🤖 AI Summary
This work reveals that dataset distillation (DD) fundamentally operates as spectral-domain matching—jointly modeling low-frequency (global structure) and high-frequency (local details) components within the eigenspace of feature-feature and feature-label correlation matrices. To formalize this insight, we propose UniDD, a unified framework that interprets mainstream DD methods as selective spectral filtering. Building upon this, we introduce Curriculum-based Frequency Matching (CFM), a dynamic strategy that progressively modulates filter responses to integrate multi-scale spectral information. Our theoretical analysis establishes, for the first time, a rigorous connection between DD and spectral filtering.
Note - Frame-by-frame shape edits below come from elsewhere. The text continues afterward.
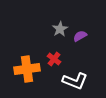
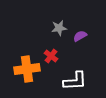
gray star: moved 1 px left, 1 px up; rotated 21 degrees clockwise
red cross: moved 3 px left, 3 px up
white L-shape: rotated 25 degrees counterclockwise
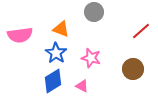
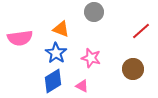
pink semicircle: moved 3 px down
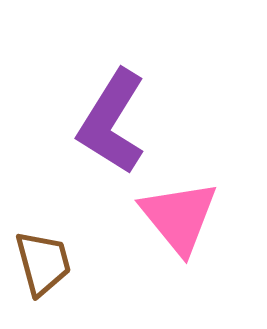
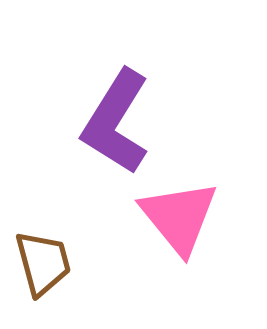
purple L-shape: moved 4 px right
Extensive experiments demonstrate that UniDD+CFM achieves state-of-the-art performance on CIFAR-10, CIFAR-100, and ImageNet-1K, significantly outperforming existing approaches while offering strong interpretability grounded in spectral theory.
📝 Abstract
Dataset distillation (DD) has emerged as a promising approach to compress datasets and speed up model training. However, the underlying connections among various DD methods remain largely unexplored. In this paper, we introduce UniDD, a spectral filtering framework that unifies diverse DD objectives. UniDD interprets each DD objective as a specific filter function that affects the eigenvalues of the feature-feature correlation (FFC) matrix and modulates the frequency components of the feature-label correlation (FLC) matrix. In this way, UniDD reveals that the essence of DD fundamentally lies in matching frequency-specific features. Moreover, according to the filter behaviors, we classify existing methods into low-frequency matching and high-frequency matching, encoding global texture and local details, respectively. However, existing methods rely on fixed filter functions throughout distillation, which cannot capture the low- and high-frequency information simultaneously. To address this limitation, we further propose Curriculum Frequency Matching (CFM), which gradually adjusts the filter parameter to cover both low- and high-frequency information of the FFC and FLC matrices. Extensive experiments on small-scale datasets, such as CIFAR-10/100, and large-scale datasets, including ImageNet-1K, demonstrate the superior performance of CFM over existing baselines and validate the practicality of UniDD.